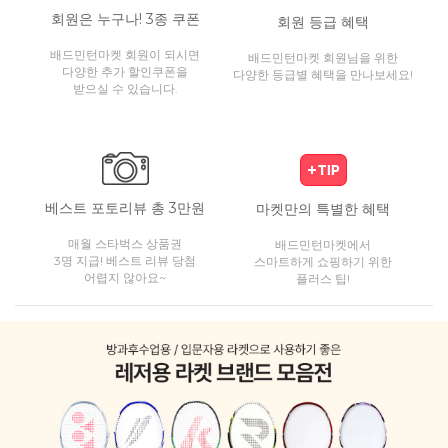
회원은 누구나! 3종 쿠폰
회원 등급 혜택
배드민턴마켓 회원이 되시면
배드민턴마켓 회원님을 위한
다양한 추가 할인쿠폰을
다양한 등급별 혜택을 만나보세요!
받으실 수 있습니다.
베스트 포토리뷰 총 3만원
마켓만의 특별한 혜택
매월 스타벅스 상품권
배드민턴마켓에서
3명 지급! 베스트 리뷰 당첨
스마트하게 쇼핑하기 위한
어렵지 않아요~
플러스 팁!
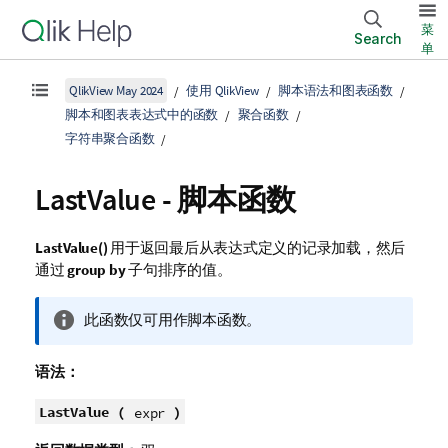
菜
Search
单
QlikView May 2024
使用 QlikView
脚本语法和图表函数
脚本和图表表达式中的函数
聚合函数
字符串聚合函数
LastValue - 脚本函数
LastValue()
用于返回最后从表达式定义的记录加载，然后
通过
group by
子句排序的值。
信
此函数仅可用作脚本函数。
息
注
语法：
释
LastValue (
)
expr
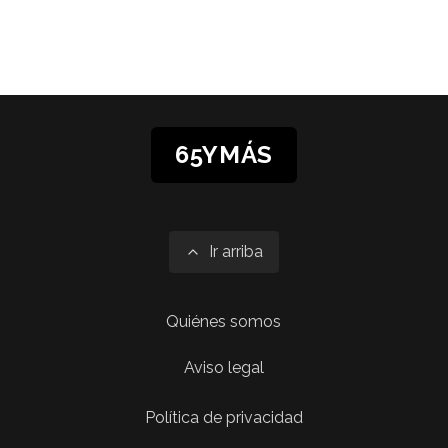
65YMÁS
Ir arriba
Quiénes somos
Aviso legal
Política de privacidad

....

(Work to complete) Please transcribe each entry exactly, but skip any picture it holds.

(Written solution)
회원은 누구나! 3종 쿠폰
회원 등급 혜택
배드민턴마켓 회원이 되시면
배드민턴마켓 회원님을 위한
다양한 추가 할인쿠폰을
다양한 등급별 혜택을 만나보세요!
받으실 수 있습니다.
베스트 포토리뷰 총 3만원
마켓만의 특별한 혜택
매월 스타벅스 상품권
배드민턴마켓에서
3명 지급! 베스트 리뷰 당첨
스마트하게 쇼핑하기 위한
어렵지 않아요~
플러스 팁!
菜
Search
单
QlikView May 2024
使用 QlikView
脚本语法和图表函数
脚本和图表表达式中的函数
聚合函数
字符串聚合函数
LastValue - 脚本函数
LastValue()
用于返回最后从表达式定义的记录加载，然后
通过
group by
子句排序的值。
信
此函数仅可用作脚本函数。
息
注
语法：
释
LastValue (
)
expr
65YMÁS
Ir arriba
Quiénes somos
Aviso legal
Política de privacidad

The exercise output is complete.